Chico_Loco - 5:01 pm on Dec 6, 2011 (gmt 0)
I'm going to play devil's advocate here... Although poor programming opens the door for SQL injection and other types of hacks, the real problem is that the hackers actually perform this type of attack, which if I understand it correctly is illegal.
Sure, if I accidentally leave the door of my house unlocked and a thief comes in and robs me, then I made a mistake that facilitated me being robbed, but it is the thief that performs the illegal act of badwill.
Sure, I'm pontificating a bit about morals, but that's the real issue at hand here, even if it can't be controlled in the real world.
Why am I playing devil's advocate?... There are plenty of people out there that only know enough code to be dangerous but are smart enough to see a gap in the market that they can fill.
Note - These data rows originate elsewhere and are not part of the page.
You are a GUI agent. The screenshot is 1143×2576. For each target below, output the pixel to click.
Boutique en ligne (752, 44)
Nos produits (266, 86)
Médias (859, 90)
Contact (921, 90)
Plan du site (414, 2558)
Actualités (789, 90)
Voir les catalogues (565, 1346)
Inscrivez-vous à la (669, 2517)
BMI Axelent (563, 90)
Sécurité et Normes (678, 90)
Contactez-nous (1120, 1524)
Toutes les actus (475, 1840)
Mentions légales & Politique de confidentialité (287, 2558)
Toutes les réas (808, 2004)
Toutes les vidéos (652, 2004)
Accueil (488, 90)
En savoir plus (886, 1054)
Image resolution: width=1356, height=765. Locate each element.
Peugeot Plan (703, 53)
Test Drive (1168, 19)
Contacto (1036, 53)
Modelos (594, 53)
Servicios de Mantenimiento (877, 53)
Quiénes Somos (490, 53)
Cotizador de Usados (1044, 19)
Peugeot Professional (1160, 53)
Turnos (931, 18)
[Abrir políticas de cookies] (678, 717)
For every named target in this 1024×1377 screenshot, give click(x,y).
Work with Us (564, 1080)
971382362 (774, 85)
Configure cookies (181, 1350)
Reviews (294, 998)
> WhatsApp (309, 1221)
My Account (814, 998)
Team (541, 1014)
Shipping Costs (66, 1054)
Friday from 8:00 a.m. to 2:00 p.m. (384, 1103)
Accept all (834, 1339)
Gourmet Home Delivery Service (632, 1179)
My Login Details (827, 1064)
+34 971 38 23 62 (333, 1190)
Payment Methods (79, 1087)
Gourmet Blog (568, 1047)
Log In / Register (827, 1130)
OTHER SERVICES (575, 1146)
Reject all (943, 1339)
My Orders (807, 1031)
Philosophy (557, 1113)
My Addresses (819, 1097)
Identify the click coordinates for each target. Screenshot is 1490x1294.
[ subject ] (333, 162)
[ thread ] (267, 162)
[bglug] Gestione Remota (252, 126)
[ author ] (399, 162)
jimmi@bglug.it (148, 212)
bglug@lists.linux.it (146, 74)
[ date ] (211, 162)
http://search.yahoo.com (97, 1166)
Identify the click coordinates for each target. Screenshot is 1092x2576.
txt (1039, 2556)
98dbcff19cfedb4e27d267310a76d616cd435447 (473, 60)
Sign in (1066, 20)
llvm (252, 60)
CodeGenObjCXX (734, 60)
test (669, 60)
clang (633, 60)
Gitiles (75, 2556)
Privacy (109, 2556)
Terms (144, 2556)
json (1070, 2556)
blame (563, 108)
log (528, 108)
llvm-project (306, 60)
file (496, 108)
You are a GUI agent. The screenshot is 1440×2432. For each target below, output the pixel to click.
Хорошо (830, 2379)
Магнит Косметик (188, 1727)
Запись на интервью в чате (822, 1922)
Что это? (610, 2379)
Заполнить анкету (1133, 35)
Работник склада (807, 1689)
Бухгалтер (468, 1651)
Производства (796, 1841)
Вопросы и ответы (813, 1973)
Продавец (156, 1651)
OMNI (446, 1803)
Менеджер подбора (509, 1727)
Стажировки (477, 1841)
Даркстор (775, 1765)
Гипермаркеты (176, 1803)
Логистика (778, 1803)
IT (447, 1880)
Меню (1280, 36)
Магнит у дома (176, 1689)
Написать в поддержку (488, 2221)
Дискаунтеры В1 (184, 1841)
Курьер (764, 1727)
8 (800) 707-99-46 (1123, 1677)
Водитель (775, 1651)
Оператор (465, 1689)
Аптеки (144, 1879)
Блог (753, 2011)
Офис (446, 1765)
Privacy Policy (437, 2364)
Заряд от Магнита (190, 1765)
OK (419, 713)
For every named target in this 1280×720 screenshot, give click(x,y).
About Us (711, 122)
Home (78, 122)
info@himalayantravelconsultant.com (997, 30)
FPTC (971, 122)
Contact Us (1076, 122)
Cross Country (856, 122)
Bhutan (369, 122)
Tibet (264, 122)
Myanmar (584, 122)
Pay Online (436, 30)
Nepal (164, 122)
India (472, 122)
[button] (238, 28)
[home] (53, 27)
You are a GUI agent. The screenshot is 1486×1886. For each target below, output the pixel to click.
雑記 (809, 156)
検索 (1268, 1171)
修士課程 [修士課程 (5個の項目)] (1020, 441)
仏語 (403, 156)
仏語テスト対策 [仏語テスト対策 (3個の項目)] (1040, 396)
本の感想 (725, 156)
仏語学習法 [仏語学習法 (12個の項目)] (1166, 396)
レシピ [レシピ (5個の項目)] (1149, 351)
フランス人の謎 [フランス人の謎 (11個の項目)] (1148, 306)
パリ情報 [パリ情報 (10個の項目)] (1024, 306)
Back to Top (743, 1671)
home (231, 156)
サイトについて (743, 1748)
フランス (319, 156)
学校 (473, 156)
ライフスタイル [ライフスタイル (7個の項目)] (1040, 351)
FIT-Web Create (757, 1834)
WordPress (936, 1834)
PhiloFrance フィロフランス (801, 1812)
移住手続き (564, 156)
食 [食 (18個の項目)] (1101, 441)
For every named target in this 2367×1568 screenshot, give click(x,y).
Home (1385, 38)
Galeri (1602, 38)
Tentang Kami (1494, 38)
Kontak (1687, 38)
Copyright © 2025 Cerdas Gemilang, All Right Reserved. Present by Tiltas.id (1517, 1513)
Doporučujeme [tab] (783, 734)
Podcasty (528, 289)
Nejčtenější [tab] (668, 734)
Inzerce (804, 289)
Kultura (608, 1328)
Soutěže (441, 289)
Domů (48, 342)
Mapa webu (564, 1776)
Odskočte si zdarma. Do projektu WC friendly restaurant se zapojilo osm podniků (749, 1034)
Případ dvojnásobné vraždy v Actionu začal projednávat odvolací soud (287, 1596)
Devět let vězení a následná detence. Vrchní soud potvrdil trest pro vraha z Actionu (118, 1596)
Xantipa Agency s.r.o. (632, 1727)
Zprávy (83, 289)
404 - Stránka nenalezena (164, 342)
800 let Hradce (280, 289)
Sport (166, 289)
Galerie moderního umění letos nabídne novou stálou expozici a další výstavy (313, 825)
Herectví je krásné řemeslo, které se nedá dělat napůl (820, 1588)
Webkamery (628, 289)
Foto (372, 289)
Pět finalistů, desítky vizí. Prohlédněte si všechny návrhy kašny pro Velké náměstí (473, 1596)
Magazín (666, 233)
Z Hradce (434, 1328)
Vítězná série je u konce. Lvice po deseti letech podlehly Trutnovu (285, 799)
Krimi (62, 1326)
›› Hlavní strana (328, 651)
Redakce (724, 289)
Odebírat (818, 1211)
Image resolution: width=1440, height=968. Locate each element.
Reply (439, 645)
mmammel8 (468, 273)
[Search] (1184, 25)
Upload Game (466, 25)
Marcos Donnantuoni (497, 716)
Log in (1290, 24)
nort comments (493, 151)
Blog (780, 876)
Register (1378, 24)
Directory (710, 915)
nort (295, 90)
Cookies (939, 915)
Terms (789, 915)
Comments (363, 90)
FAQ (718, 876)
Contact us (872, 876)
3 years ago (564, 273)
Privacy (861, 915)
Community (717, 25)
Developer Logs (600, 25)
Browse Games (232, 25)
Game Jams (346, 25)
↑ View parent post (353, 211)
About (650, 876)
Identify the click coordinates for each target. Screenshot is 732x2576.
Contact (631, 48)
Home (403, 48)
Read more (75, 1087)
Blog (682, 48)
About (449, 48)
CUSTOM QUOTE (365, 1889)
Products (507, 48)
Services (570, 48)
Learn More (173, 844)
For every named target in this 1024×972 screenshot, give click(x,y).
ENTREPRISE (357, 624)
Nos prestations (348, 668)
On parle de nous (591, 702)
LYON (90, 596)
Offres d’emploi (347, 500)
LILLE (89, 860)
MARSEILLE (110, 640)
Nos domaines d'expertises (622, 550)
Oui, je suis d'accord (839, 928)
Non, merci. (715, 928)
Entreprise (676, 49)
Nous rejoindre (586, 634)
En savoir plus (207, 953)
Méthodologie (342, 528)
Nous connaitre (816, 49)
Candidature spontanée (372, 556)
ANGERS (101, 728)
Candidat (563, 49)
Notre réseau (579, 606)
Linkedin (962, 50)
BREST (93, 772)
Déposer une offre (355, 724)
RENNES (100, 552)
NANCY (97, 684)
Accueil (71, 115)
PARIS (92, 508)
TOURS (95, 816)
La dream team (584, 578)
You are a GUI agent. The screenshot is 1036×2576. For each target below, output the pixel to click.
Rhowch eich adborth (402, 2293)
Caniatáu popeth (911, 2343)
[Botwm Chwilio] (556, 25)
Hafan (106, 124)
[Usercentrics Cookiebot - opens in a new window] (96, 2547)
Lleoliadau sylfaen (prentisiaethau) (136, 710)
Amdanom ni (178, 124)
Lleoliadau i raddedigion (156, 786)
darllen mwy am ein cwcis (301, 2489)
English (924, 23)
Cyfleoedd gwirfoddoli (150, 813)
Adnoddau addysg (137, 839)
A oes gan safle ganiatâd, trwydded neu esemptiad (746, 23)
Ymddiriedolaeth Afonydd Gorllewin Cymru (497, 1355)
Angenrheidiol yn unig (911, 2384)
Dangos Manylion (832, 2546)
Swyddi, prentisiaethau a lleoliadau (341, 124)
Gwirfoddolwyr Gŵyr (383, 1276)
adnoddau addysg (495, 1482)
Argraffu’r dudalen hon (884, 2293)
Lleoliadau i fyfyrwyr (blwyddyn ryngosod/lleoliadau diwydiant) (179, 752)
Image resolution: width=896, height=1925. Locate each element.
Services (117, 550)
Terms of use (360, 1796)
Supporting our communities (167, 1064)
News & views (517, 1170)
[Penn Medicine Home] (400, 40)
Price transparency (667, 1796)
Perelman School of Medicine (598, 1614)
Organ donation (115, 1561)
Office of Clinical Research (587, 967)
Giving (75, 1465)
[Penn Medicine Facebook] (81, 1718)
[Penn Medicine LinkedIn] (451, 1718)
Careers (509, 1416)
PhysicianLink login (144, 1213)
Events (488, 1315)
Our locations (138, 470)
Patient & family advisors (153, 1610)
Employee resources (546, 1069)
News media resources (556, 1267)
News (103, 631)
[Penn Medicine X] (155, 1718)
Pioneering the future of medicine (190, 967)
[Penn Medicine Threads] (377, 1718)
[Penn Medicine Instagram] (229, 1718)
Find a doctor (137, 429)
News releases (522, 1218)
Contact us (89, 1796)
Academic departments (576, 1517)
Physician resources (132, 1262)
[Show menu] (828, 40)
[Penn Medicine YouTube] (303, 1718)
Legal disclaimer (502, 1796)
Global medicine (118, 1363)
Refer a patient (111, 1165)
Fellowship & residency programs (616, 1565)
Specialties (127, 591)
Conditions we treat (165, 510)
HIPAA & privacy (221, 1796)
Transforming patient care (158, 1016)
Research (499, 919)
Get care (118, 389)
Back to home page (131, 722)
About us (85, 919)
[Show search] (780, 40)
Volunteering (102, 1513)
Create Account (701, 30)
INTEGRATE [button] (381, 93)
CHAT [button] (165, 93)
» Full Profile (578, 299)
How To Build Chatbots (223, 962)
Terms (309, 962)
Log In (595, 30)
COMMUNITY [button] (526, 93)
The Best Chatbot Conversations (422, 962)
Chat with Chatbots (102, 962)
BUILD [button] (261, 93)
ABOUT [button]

If they perform the effort to produce some piece of software that provides a valuable service and is in demand, then they should be able to write that software and put it out there. I myself did this years ago with something called "SpyderTrax" and released it to the public. I am not an expert coder, so perhaps it has holes, and perhaps not.
Not everyone will have the money to hire a real coder to make their code secure. I didn't.
Maybe the languages themselves should have more checks and balances in place to prevent such things from happening, e.g. not allowing SQL code being passed from $_GET and $POST input variables unless specifically enabled in the code itself on a query-by-query basis.